Londres 2012 restera comme les premiers Jeux de l’ère des réseaux sociaux. Au CIO, on a édicté certaines règles de bonne conduite pour les athlètes, tout en leur permettant de rencontrer les fans. Dans un cadre bien déterminé.

Amaury Leveaux et tous les fondus du « gazouillage » sur Tweeter ou de la photo postée sur Facebook n’ont qu’à bien se tenir. Le CIO n’entend pas voir l’anarchie fleurir sur internet pendant la quinzaine olympique, d’autant que les JO de Londres seront les premiers Jeux de l’ère des réseaux sociaux. Au village olympique, le nageur parisien et tous les adeptes du « following » devront respecter certaines consignes transmises aux quelque deux cents comités olympiques nationaux. « On demande aux athlètes de parler essentiellement d’eux-mêmes et s’ils veulent poster une photo de quelqu’un d’autre, on les invite à demander d’abord l’autorisation, explique Alex Huot, un Canadien en charge du développement des réseaux sociaux au CIO. Il y a assez de journalistes ! »

Pas certain que les 10 000 pensionnaires du village olympique respectent scrupuleusement la règle, mais bon… Le CIO se montre, comme à son habitude, très chatouilleux quand il s’agit des sponsors et de la protection de leurs intérêts.
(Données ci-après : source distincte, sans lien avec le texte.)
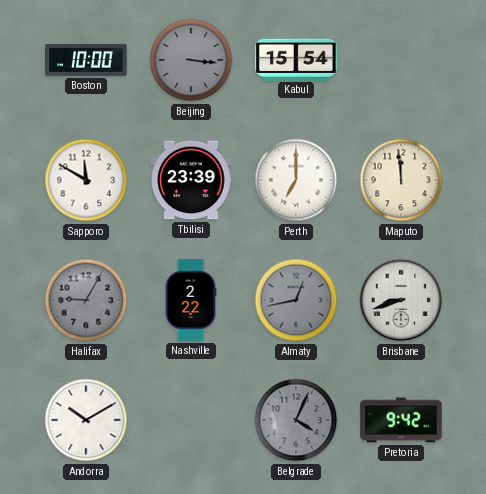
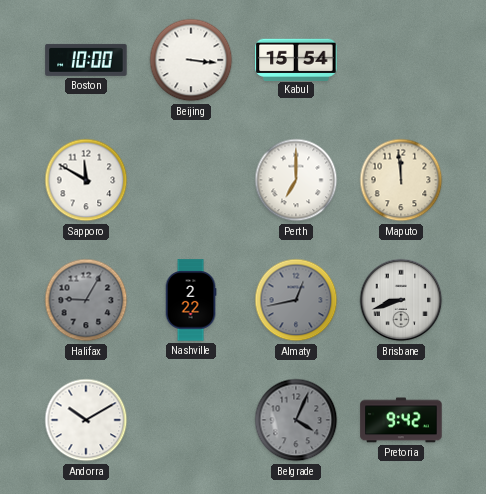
Beijing dial: grey -> white
Tbilisi: 23:39 -> none
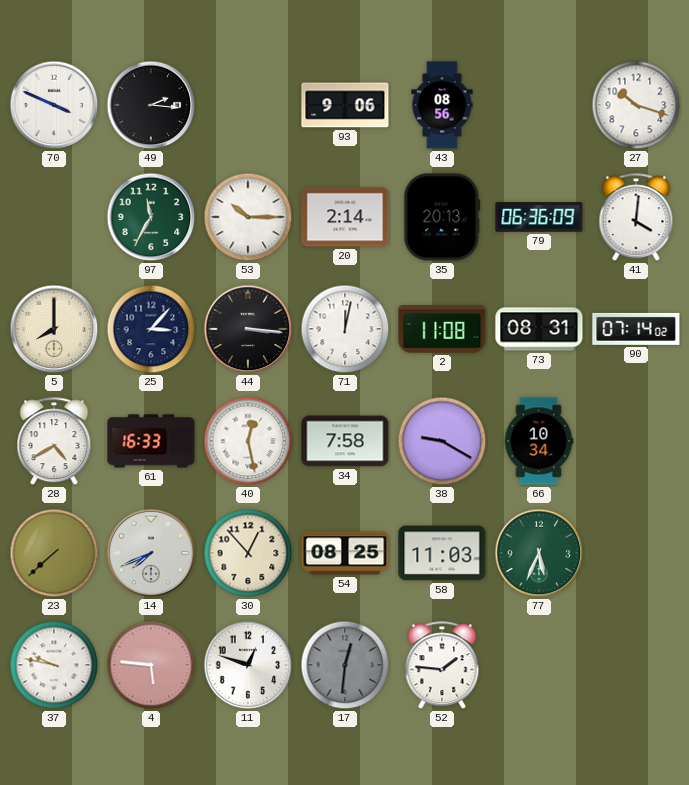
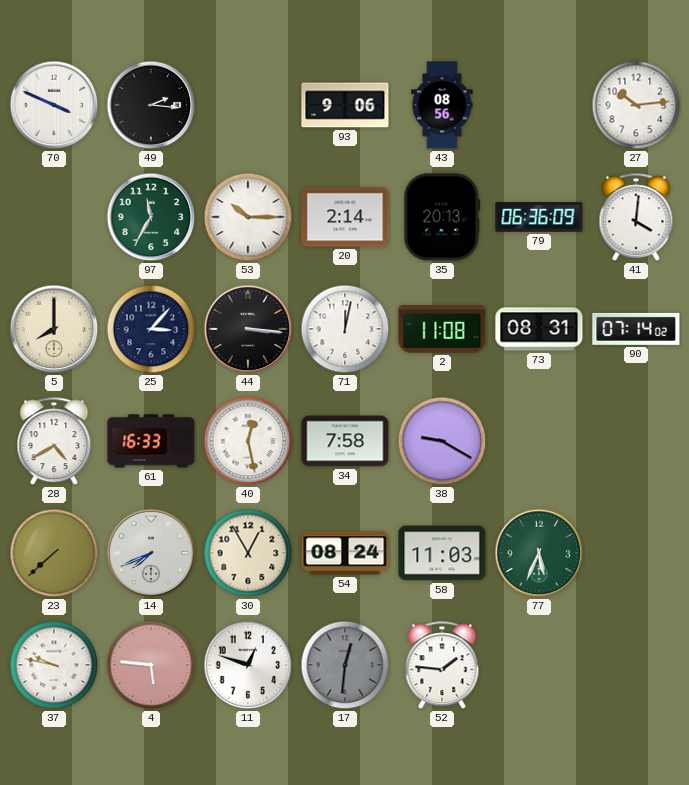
27: 10:18 -> 10:14
66: 10:34 -> none
30: 12:53 -> 12:55
54: 08:25 -> 08:24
Marques de sodas et de restauration rapide ne doivent pas faire ombrage aux partenaires premium du CIO. « On applique la même politique qu’avant l’avènement des réseaux sociaux. Du moment où l’athlète entre dans le village, on veut que ce soit une ‘‘clean venue’’ », justifie Huot. Et si les athlètes n’obtempèrent pas ? Sanctions ? Dans les textes, c’est prévu. Mais au CIO, on admet qu’il est impensable d’avoir un monitoring de chaque compte Tweeter et Facebook.

Un « hub » pour canaliser les réseaux sociaux

« On est deux, au CIO… », admet, lucide, notre Canadien. Intelligemment, le CIO a contourné le problème en mutualisant les deux célèbres plates-formes dans un « hub (carrefour) » qui permet aux athlètes et à leurs fans de communiquer. Le CIO alimente même le trafic en créant avec l’accord des sportifs des évènements (discussions, mises en ligne de photos des athlètes au village, conseils pratiques, etc). Les athlètes gagnent des followers, les fans trouvent leur bonheur et le CIO est rassuré. « L’erreur serait d’être absent des médias sociaux », conclut Huot. Le message est de toute façon bien passé auprès des comités olympiques nationaux. Le CNOSF a mis en garde ses 333 qualifiés pour Londres. Un passage sur les réseaux sociaux a été ajouté dans le guide de l’athlète. « On fait très attention à ce qu’il n’y ait pas de dérapage », explique Soria Zidelkhile, attachée de presse du CNOSF. Les « twittos » sont décidemment très observés.